The late historian Eric Monkkonen traced the history of murder in New York City from the early nineteenth through the twentieth centuries and his findings may help us understand the rise and fall of violent crime in the city and to think of ways to forestall the next escalation of violence before it starts. The Times’s historical memory reaches as far back as the crack epidemic of the late 1980s and even the early 1960s, the last time there were fewer than 500 murders yearly in the city. But in his book, Murder in New York (University of California Press, 2000), Monkkonen describes three spikes in the local murder rate that peaked in the 1860s, in 1931, and in 1991. His data shows that the late-twentieth-century murder spree was far and away the worst of the three. One important factor that contributed to all three murder spikes was the presence in the city of large numbers of unattached single young men only marginally integrated into the fabric of society. Handguns, which only became the weapon of choice for murderous New Yorkers after 1968, do not cause spikes in the homicide rate, but may have contributed to the severity of the most recent upsurge.

Monkkonen warns that urban violence inevitably ebbs and flows and warns that complacency during peaceful times might contribute to the high crime periods that follow. When crime is rampant, citizens call for tough policing to bring crime rates down, but when police measures succeed, they start to seem too draconian. Society’s vigilance wanes, and violence begins to mount once more. But Monkkonen refuses to take sides in the polarized debate between those who argue for more and better policing and “root causers” who see the need to attack the underlying social problems that lead to crime. He argues instead that since the causes of violent crime are complex, any and all promising approaches to fighting it should be taken. Following his logic, Compstat, broken-windows policing, and midnight basketball all have a role to play.

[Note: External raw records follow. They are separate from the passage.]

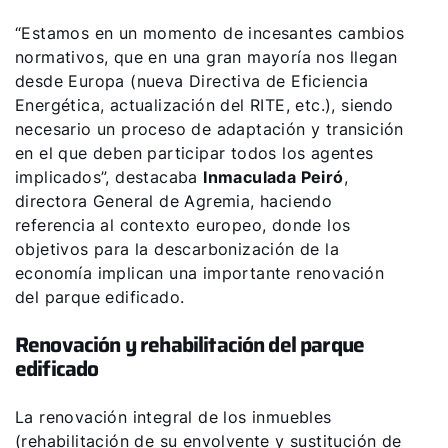
“Estamos en un momento de incesantes cambios
normativos, que en una gran mayoría nos llegan
desde Europa (nueva Directiva de Eficiencia
Energética, actualización del RITE, etc.), siendo
necesario un proceso de adaptación y transición
en el que deben participar todos los agentes
implicados”, destacaba
Inmaculada Peiró
,
directora General de Agremia, haciendo
referencia al contexto europeo, donde los
objetivos para la descarbonización de la
economía implican una importante renovación
del parque edificado.
Renovación y rehabilitación del parque
edificado
La renovación integral de los inmuebles
(rehabilitación de su envolvente y sustitución de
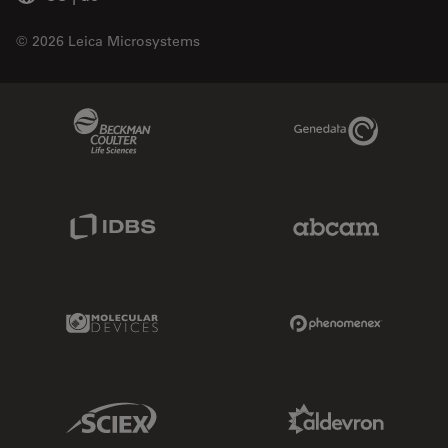
© 2026 Leica Microsystems
Beckman Coulter Link
Genedata Link
IDBS Link
Abcam Limited
Molecular Devices Link
Phenomenex L
Sciex Link
Aldevron Link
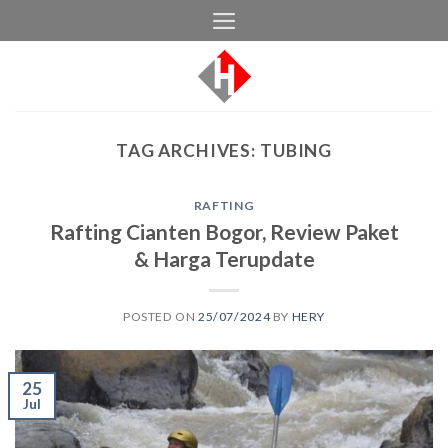
Skip
to
content
TAG ARCHIVES:
TUBING
RAFTING
Rafting Cianten Bogor, Review Paket
& Harga Terupdate
POSTED ON
25/07/2024
BY
HERY
25
Jul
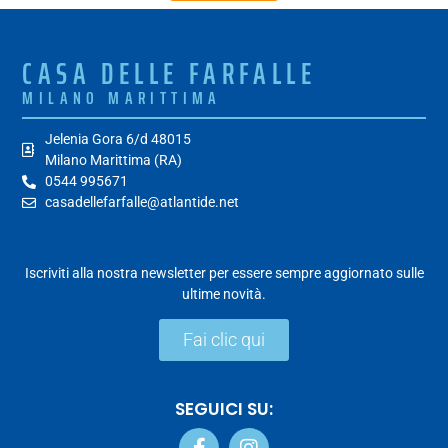
CASA DELLE FARFALLE
MILANO MARITTIMA
Jelenia Gora 6/d 48015
Milano Marittima (RA)
0544 995671
casadellefarfalle@atlantide.net
Iscriviti alla nostra newsletter per essere sempre aggiornato sulle
ultime novità.
Fai clic qui
SEGUICI SU:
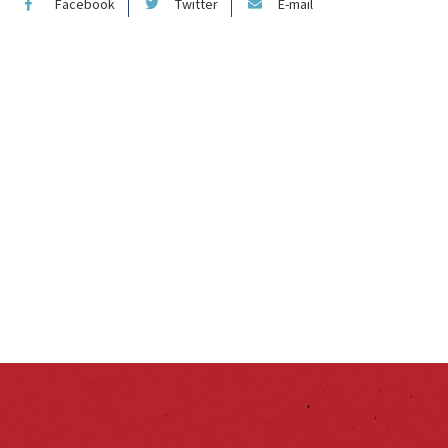
Facebook
Twitter
E-mail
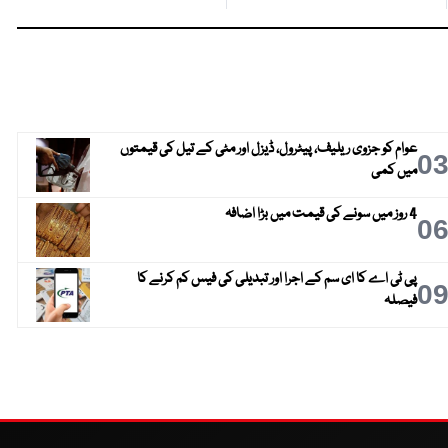
عوام کو جزوی ریلیف، پیٹرول، ڈیزل اور مٹی کے تیل کی قیمتوں
0
میں کمی
4 روز میں سونے کی قیمت میں بڑا اضافہ
0
پی ٹی اے کا ای سم کے اجرا اور تبدیلی کی فیس کم کرنے کا
0
فیصلہ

Monkkonen’s position seems sensible: Better policing can help drive down violent crime, at least until we reach the point, as we apparently have, when most murderers attack their acquaintances, friends, relatives, and lovers, often in private. But ultimately, who can dispute that the best way to avoid violent crime is to have a citizenry that does not feel the urge to kill? When he ran for mayor, even Rudy Giuliani blamed high rates of violent crime on the crisis of authority caused by the decline of the traditional family and the church. Although he may targeted a different set of factors than his liberal critics, this would make Giuliani a root causer as well.

1 comment:

Rob Snyder said...

Dan's post, like Eric Monkkonen's book on murder in New York City, is a welcome entry in the polarized debate on crime. If liberals painted themselves into a bad corner by insisting that nothing could be done about crime without first addressing root causes, conservatives have embraced the sterile position that we don't need to worry about the causes of crime as long as the police know how to keep the lid on things. In the long run, that's a recipe for a New York with a sharp divide between rich and poor that is aggressively patrolled by the police. Given that steady work, marriage and stable communities are all powerful incentives to staying out of crime, our city government ought to build on the successes of our police and encourage the sort of crime-fighting straegies that discourage lawbreaking in the first place.